Echoing this sentiment, InvestorPlace.com contributor Josh Enomoto also advised investors to proceed with caution:“the idea that the coronavirus is much worse than reported is not a conspiracy theory. As such, the bad news may not be fully baked into the Alibaba stock price.”
Clearly, the company is facing some serious questions ahead of its earnings report on Thursday.
China May Have More to Fear Than Fear Itself
The overall consensus of medical professionals is not to panic. History serves as a useful guide. And the world has made remarkable strides to quickly develop vaccines. For example, Johnson & Johnson (NYSE:JNJ) recently announced that it is on the front line of developing a vaccine for the coronavirus.
Globally, I think cautious optimism is a fair assessment. I’ve parented children through the petri dish of elementary school. I’m not taking any more, or less, precautions than in years past.
However, in China, stories like this one, which broke Feb. 6, continue to manifest.
The Chinese doctor, Dr. Li Wenliang who first announced the presence of the virus (and was subsequently accused of rumor-mongering by the Wuhan police) has died. Dr. Wenliang contracted the virus on Jan. 12 from one of the patients he was treating. He was only confirmed to have the new virus on Feb. 1.
Furthermore, CBS News reports that according to the World Health Organization (WHO), the virus continues to spread throughout China despite the quarantines and other population control methods that the country has undertaken. As of this writing, the number of cases worldwide exceeds at 28,200. Over 28,000 of those cases are in China. Of the 565 deaths from the disease all but two have been in China.
What Does This Mean For BABA Stock?
Alibaba stock dropped to around $205 after the first reports of the virus broke out. Since then, it has rallied and turned positive for the year to date. That leaves investors with a choice. If you believe that the worst of the coronavirus was already been priced into the stock when it hit $205, then this may be the time to jump in.
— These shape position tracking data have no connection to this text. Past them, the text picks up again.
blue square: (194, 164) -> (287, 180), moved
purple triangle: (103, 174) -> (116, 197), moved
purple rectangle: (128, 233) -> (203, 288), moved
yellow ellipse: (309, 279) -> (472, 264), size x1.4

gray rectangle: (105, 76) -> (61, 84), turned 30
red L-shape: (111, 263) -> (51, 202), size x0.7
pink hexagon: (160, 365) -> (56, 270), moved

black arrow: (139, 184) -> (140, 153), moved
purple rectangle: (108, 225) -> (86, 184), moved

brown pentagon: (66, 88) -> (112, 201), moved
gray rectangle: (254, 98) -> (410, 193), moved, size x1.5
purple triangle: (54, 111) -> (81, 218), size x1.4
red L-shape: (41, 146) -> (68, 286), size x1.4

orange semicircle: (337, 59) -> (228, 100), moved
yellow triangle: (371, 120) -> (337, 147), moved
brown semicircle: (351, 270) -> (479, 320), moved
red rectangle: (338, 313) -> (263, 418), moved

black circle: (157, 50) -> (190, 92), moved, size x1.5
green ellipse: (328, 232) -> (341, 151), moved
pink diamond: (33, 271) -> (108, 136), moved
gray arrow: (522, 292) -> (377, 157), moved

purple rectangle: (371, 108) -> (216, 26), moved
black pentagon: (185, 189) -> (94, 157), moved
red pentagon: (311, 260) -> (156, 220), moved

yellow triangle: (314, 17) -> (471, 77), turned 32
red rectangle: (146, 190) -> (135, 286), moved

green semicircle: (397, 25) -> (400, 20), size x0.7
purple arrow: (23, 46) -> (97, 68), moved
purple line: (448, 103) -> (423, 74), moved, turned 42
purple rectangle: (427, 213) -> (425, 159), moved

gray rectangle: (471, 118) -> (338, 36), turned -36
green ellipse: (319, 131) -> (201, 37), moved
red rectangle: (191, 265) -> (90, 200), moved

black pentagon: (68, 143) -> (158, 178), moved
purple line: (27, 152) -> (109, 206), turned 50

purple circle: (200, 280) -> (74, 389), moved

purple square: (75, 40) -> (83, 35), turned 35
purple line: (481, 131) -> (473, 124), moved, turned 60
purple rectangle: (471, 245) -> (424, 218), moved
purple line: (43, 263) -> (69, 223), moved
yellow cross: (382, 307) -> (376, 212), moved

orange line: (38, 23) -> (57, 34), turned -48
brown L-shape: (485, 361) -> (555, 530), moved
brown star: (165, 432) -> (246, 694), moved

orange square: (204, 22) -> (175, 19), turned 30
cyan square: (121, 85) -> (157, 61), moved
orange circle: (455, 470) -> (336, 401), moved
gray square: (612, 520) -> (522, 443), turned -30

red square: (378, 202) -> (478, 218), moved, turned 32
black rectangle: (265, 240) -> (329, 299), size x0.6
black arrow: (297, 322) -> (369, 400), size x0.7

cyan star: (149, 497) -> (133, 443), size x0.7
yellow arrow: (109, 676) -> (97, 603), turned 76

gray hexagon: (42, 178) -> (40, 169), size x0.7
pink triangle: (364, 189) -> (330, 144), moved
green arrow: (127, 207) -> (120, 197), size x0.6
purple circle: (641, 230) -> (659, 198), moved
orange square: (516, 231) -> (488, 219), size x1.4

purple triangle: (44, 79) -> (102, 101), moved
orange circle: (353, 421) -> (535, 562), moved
However, if there continues to be conflicting if not outright bad news about the coronavirus, then the stock may find itself range bound until things shake out.
I will side with my InvestorPlace colleagues and bet that investors have a short memory. Over the long arc of history, Alibaba is a good stock and will most likely be a great investment. But is this a dip you should buy on? I’m skeptical, but I tend to avoid stocks with a hefty risk premium. And I especially avoid stocks when I have no practical way of calculating that risk premium.
As of this writing, Chris Markoch did not hold a position in any of the aforementioned securities.